Cette même résolution 1644 prolonge le mandat de la commission d'enquête pour six mois, à compter du 15 décembre 2005 et réaffirme l'exigence posée par la communauté internationale d'une coopération inconditionnelle, immédiate et sans ambiguïté de la Syrie. Le ministre rappelé que la France était satisfaite du contenu de cette résolution qui a illustré l'unité du Conseil de sécurité sur le dossier libanais et le soutien qu'il apporte au premier ministre libanais Fouad Siniora.

Le ministre a évoqué enfin le récent sommet France-Afrique réuni à Bamako au Mali, rappelant que le continent africain avait déjà été à l'ordre du jour du dernier Sommet du G8 réuni en juin 2005, du Sommet du Millénaire à New York en septembre et de la réunion de l'Organisation mondiale du commerce qui vient de s'achever à Hong Kong. Le ministre a rappelé que le Sommet de Bamako s'était déroulé sur le thème de la jeunesse africaine ; en effet, les deux tiers de la population africain ont moins de 25 ans et constituent donc un enjeu social, politique et économique majeur. Il a rappelé la nécessité de fournir des perspectives positives à cette jeunesse dont la dynamique démographique pourrait, à défaut, constituer à l'avenir une menace, non seulement pour le continent africain, mais également pour la France et pour l'Europe. Le Sommet de Bamako a adopté une réponse globale à ce problème portant sur le refus de toute immigration illégale, sur l'amélioration de l'accueil des immigrants réguliers et sur le renforcement du développement dans les pays d'origine pour réduire l'incitation au départ de ses populations. Ce renforcement devra passer par une amélioration des conditions de santé et d'emploi prévalant sur le continent africain et par un retour des compétences et des capitaux dans leur pays d'origine.

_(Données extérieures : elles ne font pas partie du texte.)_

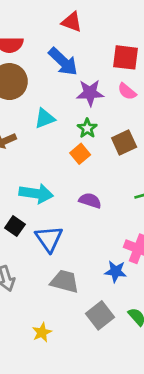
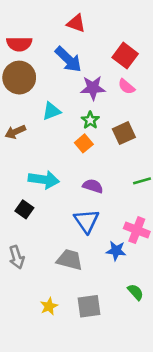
red square: (126, 57) -> (125, 56), turned 30
blue triangle: (49, 239) -> (86, 221), moved
gray square: (100, 315) -> (89, 306), moved, turned 30

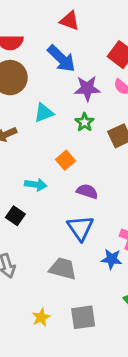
orange square: (84, 143) -> (66, 160), moved
cyan arrow: (44, 180) -> (36, 185), size x0.7

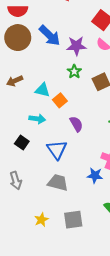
blue arrow: (61, 59) -> (50, 36), moved
cyan triangle: (44, 113) -> (42, 90), moved, turned 35
purple semicircle: (87, 191) -> (76, 124), turned 42
blue triangle: (80, 228) -> (57, 150), moved

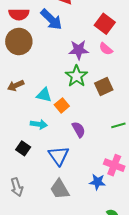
blue arrow: (50, 36) -> (51, 19), moved
green star: (74, 72) -> (76, 76), size x1.5
gray trapezoid: (58, 183) -> (60, 189), turned -135

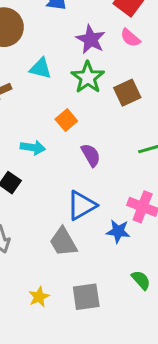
purple star: (79, 50) -> (91, 39), turned 30
cyan triangle: (44, 95) -> (40, 68), moved
blue triangle: (59, 156) -> (82, 205), moved, turned 35

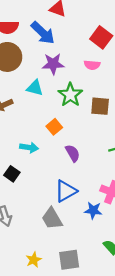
pink semicircle: (130, 38) -> (92, 65), moved, turned -35
purple star: (91, 39) -> (53, 64), moved, turned -30
brown square: (127, 93) -> (100, 106), turned 30

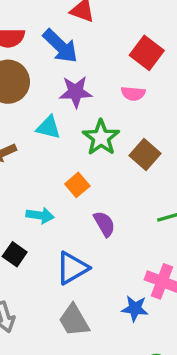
brown square: (100, 106) -> (145, 154), turned 36
blue triangle: (66, 191) -> (72, 268), moved

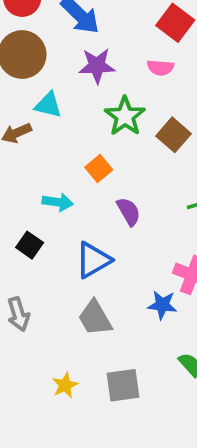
cyan triangle: (49, 127) -> (48, 105), moved

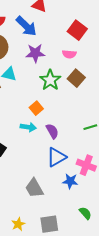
brown square: (173, 135) -> (76, 78), moved
cyan arrow: (58, 202) -> (28, 127), moved
blue triangle: (93, 260) -> (56, 157), moved

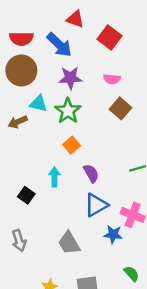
red square: (77, 30) -> (109, 37), moved
green star: (50, 80) -> (68, 111), moved
cyan arrow: (28, 127) -> (54, 177), moved, turned -98

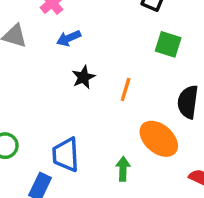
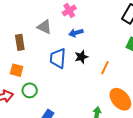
blue trapezoid: (66, 155) -> (58, 58), moved

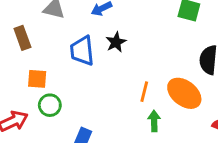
orange line: (105, 68) -> (144, 92), moved
orange square: (17, 70) -> (37, 79), moved

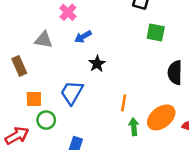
blue trapezoid: (82, 51) -> (72, 92), moved, turned 40
orange ellipse: (184, 93) -> (161, 117), moved, turned -72

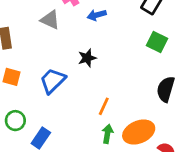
blue arrow: (83, 37) -> (97, 15), moved
gray triangle: (44, 40) -> (50, 20), moved
green circle: (46, 120) -> (15, 121), moved

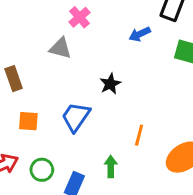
blue arrow: (97, 15) -> (140, 34), moved
green arrow: (107, 134) -> (111, 167), moved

Le ministre a souligné qu'il entreprendrait un effort déterminé en faveur du co-développement dans les mois à venir.

Evoquant la Côte d'Ivoire, M. Philippe Douste-Blazy a rappelé que la phase actuelle de préparation des élections dans un processus encadré par les Nations unies et par l'Union africaine était cruciale et que sa réussite permettrait seule la résolution de cette crise. Le ministre a cependant rappelé que beaucoup restait à faire d'ici à l'échéance du 31 octobre 2006 pour assurer le retour de l'administration d'Etat sur l'ensemble du territoire et mettre en oeuvre le délicat processus de désarmement. Il a souligné que la récente nomination comme premier ministre de M. Charles Konan Banny était prometteuse, de même que le retour en Côte d'Ivoire du dirigeant d'opposition Alassane Ouattara.

Le ministre a enfin évoqué la situation préoccupante qui prévalait au Tchad, pays fragilisé par la crise qui a touché le Darfour voisin. La semaine écoulée a été marquée par des combats à l'Est du pays, à la frontière soudanaise, alors que les désertions se multiplient parmi les cadres civils et militaires proches du président Idriss Déby. Le ministre a évoqué les contacts entrepris avec l'Union africaine pour conjurer les tentatives de déstabilisation du président tchadien légitimement élu. La France a par ailleurs renforcé la sécurité des bases militaires de N'Djamena et d'Abéché, ainsi que celle des 1500 ressortissants français et 500 européens résidant au Tchad.

Un débat a suivi l'exposé du ministre des Affaires étrangères.